She would make the pies the day before. The filling was irrelevant, it was the curst that everyone savored. They said that her crust had the touch of an angels hands; it would melt in your mouth.
She would get up Thanksgiving morning before the sun rose. When I would offer to come over early in the morning to help she would tell me that she enjoyed preparing the meal by herself. By the time I arrived to help the aromas would be wafting from the open windows. The rolls would be sitting white and fluffy waiting to be put in the oven, the giblets would be on the stove simmering so they could be added to the gravy. The cranberry sauce would be cooling in the refrigerator. The white potatoes would be sitting in their water on the stove and the yams were in their baking dish waiting for an available space in the oven.
She would have every facet of the dinner under control, everything created with her expertise and talent.
My father would wander in the kitchen every once in a while and ask if he could help, but he knew the answer before he asked. His job was to set up the tables, spread the white linens, and assign the chairs their proper placements.
My mother's Thanksgiving guests often numbered over twenty. She opened her house and her heart on the holidays. Before everyone took their seat at the table she would come from the kitchen and ask us to hold hands. Then she would tell every one us of how much we meant to her, and how thankful she was that we were a part of her life. My father would hold the hand of the woman that had worked all day preparing this meal and he would have tears falling from his chin. After my mother had finished speaking my father would say the blessing. Then the turkey would be brought to the table. Amid much teasing and laughing my father would carve the turkey, and that is when my mother would sit down in the chair closest to the kitchen door. She would sit there and watch as everyone enjoyed the meal that she had put so much energy into making. She would chat, smile, laugh, pass dishes of food from one side of the table to the other, but not once did I ever see her eat.

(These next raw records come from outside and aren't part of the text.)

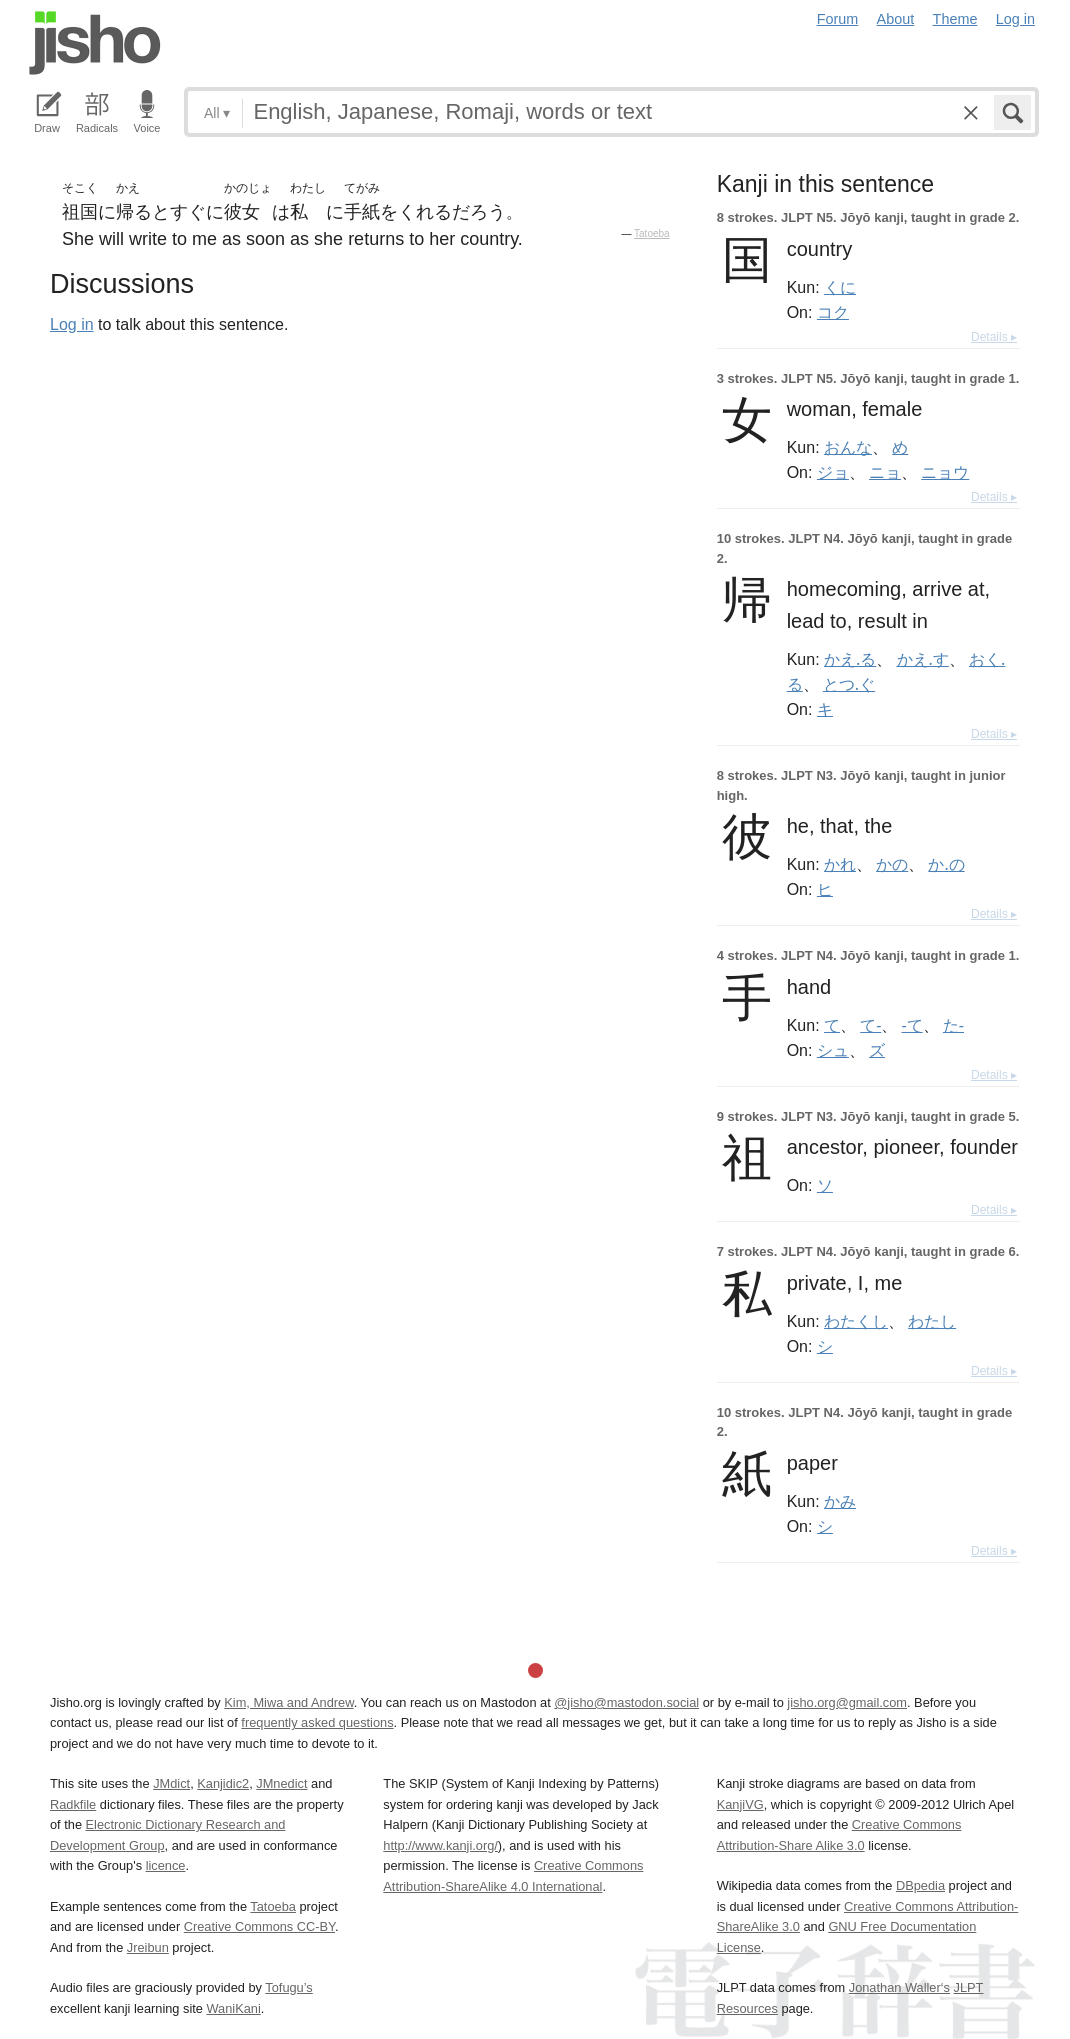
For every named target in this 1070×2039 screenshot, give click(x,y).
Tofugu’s (288, 1987)
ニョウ (945, 472)
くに (840, 287)
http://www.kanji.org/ (440, 1845)
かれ (840, 864)
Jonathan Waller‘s (899, 1987)
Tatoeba (652, 233)
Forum (838, 19)
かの (892, 864)
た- (953, 1025)
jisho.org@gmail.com (847, 1702)
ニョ (885, 472)
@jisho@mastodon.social (626, 1702)
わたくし (856, 1321)
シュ (833, 1050)
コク (833, 312)
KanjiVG (740, 1804)
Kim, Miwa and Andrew (288, 1702)
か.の (946, 864)
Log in (1015, 19)
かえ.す (923, 659)
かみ (840, 1501)
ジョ (833, 472)
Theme (955, 19)
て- (870, 1025)
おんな (848, 447)
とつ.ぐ (849, 684)
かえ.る (850, 659)
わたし (932, 1321)
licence (166, 1865)
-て (912, 1025)
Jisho (95, 43)
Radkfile (73, 1804)
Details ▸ (994, 337)
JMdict (171, 1783)
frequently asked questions (317, 1722)
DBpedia (920, 1885)
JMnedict (281, 1783)
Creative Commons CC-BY (259, 1926)
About (896, 19)
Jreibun (148, 1947)
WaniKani (234, 2008)
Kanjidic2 (223, 1783)
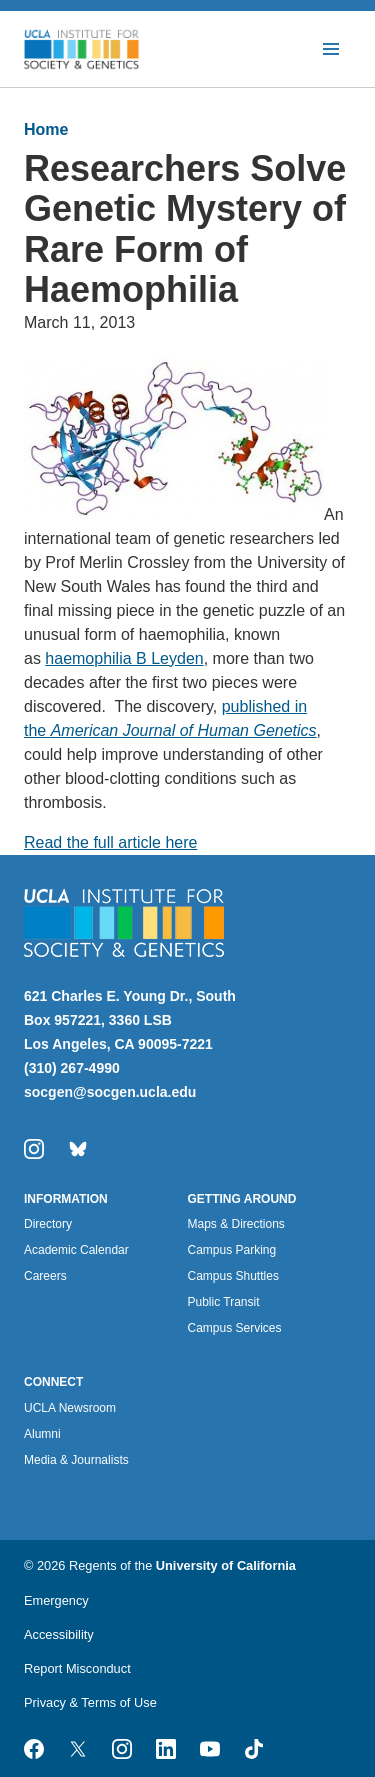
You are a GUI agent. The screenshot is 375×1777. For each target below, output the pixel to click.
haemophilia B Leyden (124, 658)
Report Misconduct (77, 1668)
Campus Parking (232, 1250)
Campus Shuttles (233, 1276)
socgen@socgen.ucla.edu (110, 1092)
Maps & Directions (236, 1224)
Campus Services (235, 1328)
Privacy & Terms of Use (90, 1702)
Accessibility (59, 1634)
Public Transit (224, 1302)
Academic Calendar (76, 1250)
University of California (226, 1565)
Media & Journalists (76, 1460)
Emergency (56, 1600)
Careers (45, 1276)
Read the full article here (110, 842)
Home (46, 129)
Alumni (42, 1434)
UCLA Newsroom (70, 1408)
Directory (48, 1224)
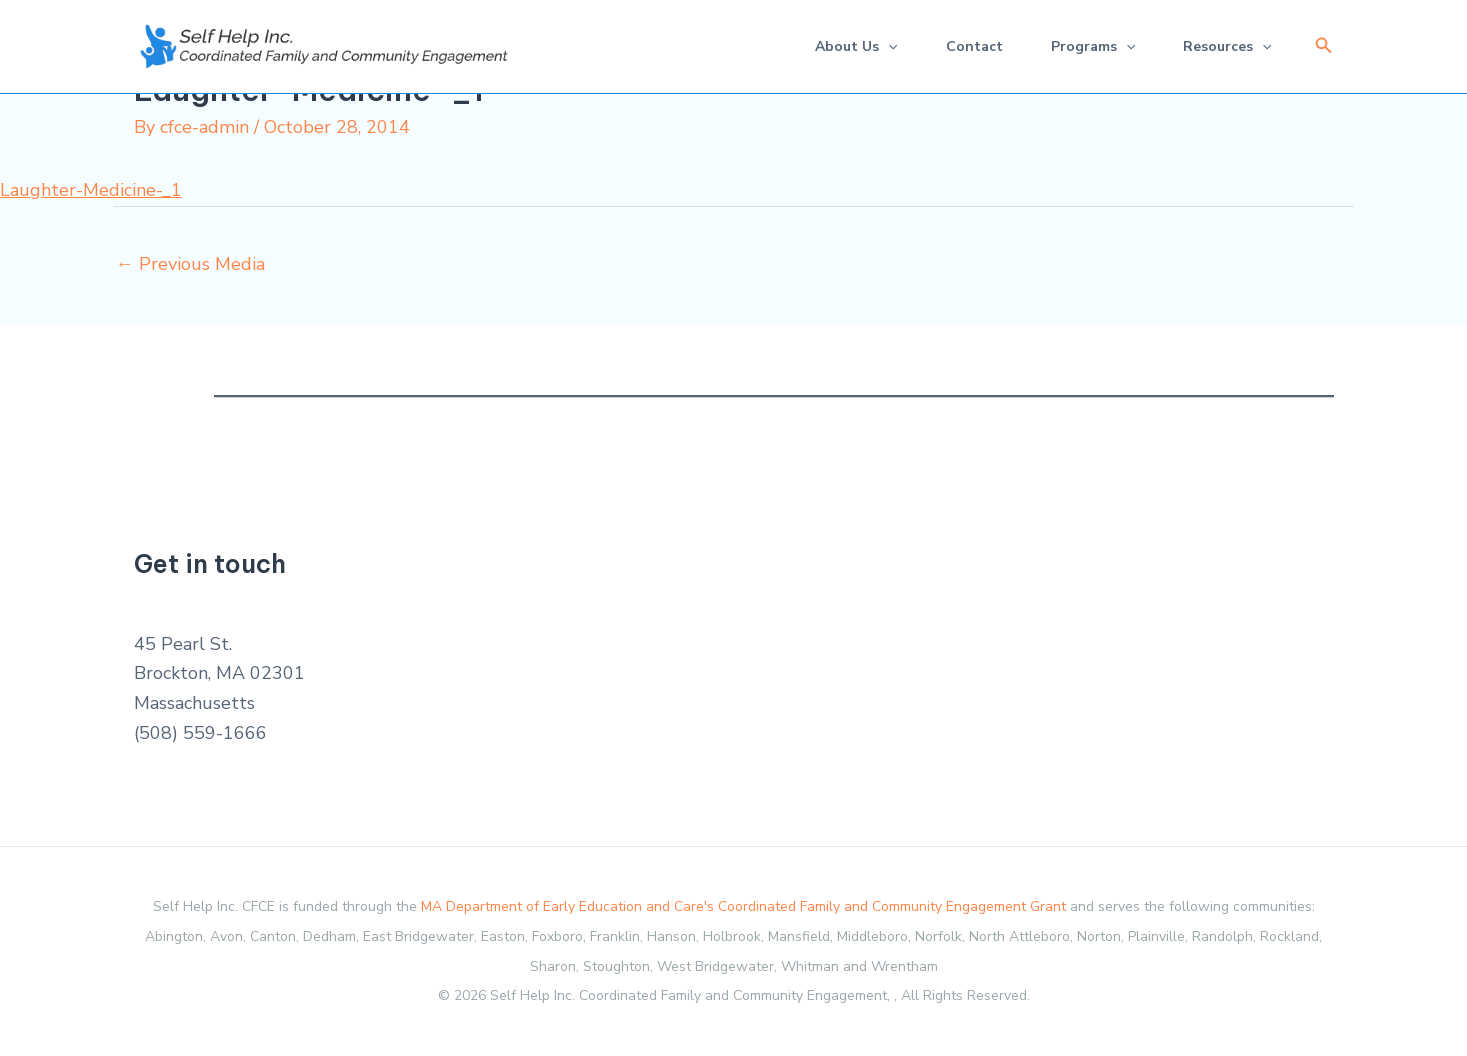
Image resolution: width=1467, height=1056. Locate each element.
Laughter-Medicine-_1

I used to worry about that until I came to the realization that she derived her enjoyment of the meal from watching those she loved relishing what she had created.
One thing she did do every single year until it became a tradition .... she would be sitting there laughing and my father would look up from his meal and say, "Bonnie did you leave something cooking in the kitchen. I smell something burning."
Then she would jump up and and yell, "Oh damn, the rolls are in the oven. I've burned them again!"
My son's favorite memories of Thanksgiving's past is the burned rolls. What would a Thanksgiving dinner be without the lingering smell of burned bread.
This group I live with loves turkey. We have it every few months during the year, so a traditional turkey dinner is not a wondrous meal for them. I am cooking a turkey, and although they're pleased with that they're very blase.
What really has them drooling with anticipation is what a local restaurant is offering. It seems that John was reading the paper last week and found a wonderful bargain. A fully cooked 'Prime Rib' meal. Everything you ever wanted to eat plus a prime Prime Rib. John took his exciting find to the rest of the family and they were so impressed they pooled their resources to invest in this latest culinary adventure.
Hey, although I cant eat it I think this idea is great! All I'll have to do is heat the whole meal up, plop it onto a platter and watch them dig in .... while I wait for the rolls to burn.